I'd still like to know about how many taps people end up using when doing
convolution, mostly to know whether there's any value in adapting the
16-tap pure-register SSE implementation I found.

That polyphase filter is definitely interesting.  I dug through the SVN
repo and found a 976-tap decimate-by-8 (along with associated source) but
not either of the ones you were describing.  I doubt I could implement
anything like this on a general purpose CPU with the kind of parallelism
you use, but the video card might be another matter.

I will probably be looking more closely at polyphase filters after this as
I'm starting to suspect decimation will be coming up fairly soon.
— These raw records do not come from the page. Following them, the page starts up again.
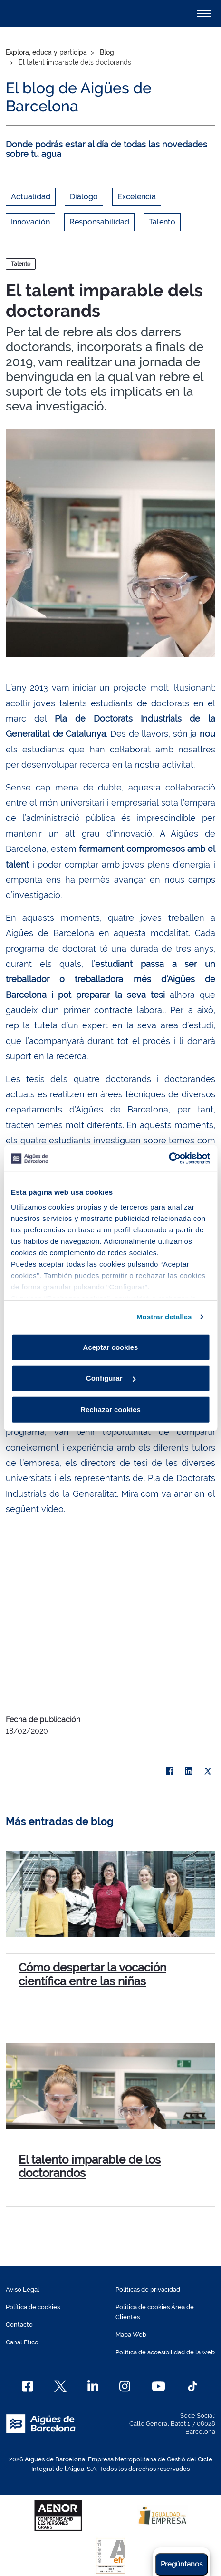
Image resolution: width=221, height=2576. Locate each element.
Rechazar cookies (110, 1409)
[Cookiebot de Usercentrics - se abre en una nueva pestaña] (168, 1158)
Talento (162, 221)
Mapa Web (130, 2334)
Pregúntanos (181, 2564)
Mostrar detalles (164, 1317)
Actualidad (30, 196)
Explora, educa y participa (46, 52)
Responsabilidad (99, 221)
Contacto (19, 2324)
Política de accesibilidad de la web (165, 2352)
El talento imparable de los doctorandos (90, 2166)
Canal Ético (22, 2342)
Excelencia (136, 196)
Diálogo (84, 196)
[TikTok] (192, 2386)
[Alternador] (204, 13)
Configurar (111, 1378)
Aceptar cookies (110, 1347)
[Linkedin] (92, 2386)
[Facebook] (27, 2386)
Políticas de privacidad (147, 2289)
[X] (207, 1771)
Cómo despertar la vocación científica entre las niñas (92, 1974)
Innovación (30, 221)
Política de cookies (33, 2307)
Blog (107, 52)
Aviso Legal (22, 2289)
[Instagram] (124, 2386)
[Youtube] (158, 2386)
Thank you for your attention on this :-)

Erik KM2G


On Tue, Sep 2, 2014 at 7:58 PM, Warren C. Pratt <warren at wpratt.com> wrote:

>  Hi Eric,
>
> As far as real-world examples, there are several in the wdsp library which
> is included with the PowerSDR source code.  Depending upon the
> requirements, some of these filters were implemented with time-domain
> convolution (tap-weights multiplied by sample values and summed) and others
> were implemented with the FFT-multipliers-IFFT technique.  The two
> techniques are mathematically equivalent; however, as Tom pointed out, the
> FFT approach is much more computationally efficient for larger filters.
> Examples of filters within wdsp include:
>
> * Complex bandpass filters (FFT approach - designed on the fly as
> requirements change using the Windowed-Sinc design approach)
> * Audio equalizers (FFT approach)
> * Automatic Notch Filter (TD Convolution - Adaptive Filter, tap weights
> are adjusted on the fly at each sample)
> * Noise Reduction (TD Convolution - Adaptive Filter, tap weights are
> adjusted on the fly)
> * Resamplers (TD Convolution implemented with a polyphase approach)
> * Adjustable sub-sample delays (TD Convolution, polyphase approach)
> * perhaps others that don't come to mind at the moment.
>
> If you need pointers to specific files for any of these, let me know.
>
> With regard to the number of taps, it really depends upon several factors,
> including the sample rate.  For example, for a bandpass filter, at 192K
> sample rate, my taste for selectivity leads me to at least 4097
> coefficients.
>
> One other design/analysis program of potential interest is ScopeFIR.  I
> think there is a free trial.  For filters within the SDR, often the filters
> must be designed on the fly.  So, one has to write the software for that
> and include it within the SDR console program.  However, the separate
> design programs are interesting to learn and explore the possibilities and
> to design filters that can be static.  For the "static" filters, the design
> can often be more optimized than for the filters designed on the fly.
>
> 73,
> Warren  NR0V
>


On Tue, Sep 2, 2014 at 7:07 PM, Phil Harman <phil at pharman.org> wrote:

> Hi Erik,
>
> I use Matlab to do the FIR simulation and designs for the FPGA code.
>
> The current DSP path on receive is  CICs followed by cascaded Polyphase
> FIRs, one decimating by 2 and the other by 4.
>
> The design parameters are as follows:
>
> For decimate by 2 - 512 tap, 0.01dB ripple, 110dB ultimate rejection.
> For decimate by 4 - 1024 tap, 0.01dB ripple, 110dB ultimate rejection.
>
> You will find the filter coefficients in the *.mif files under \<project
> name>\Source\Polyphase under SVN.
>
> If you would like the coefficients as a straight coefficient file rather
> than in Polyphase format then please drop me an email.
>
> See also fir2r2.v and fir4r4.v for a description as to how the filters are
> implemented. In order to meet the timing at the highest sampling rate the
> first filter is actually two filters (odd and even coefficients) operating
> in parallel.
>
> The very low ripple is a requirement of PureSignal.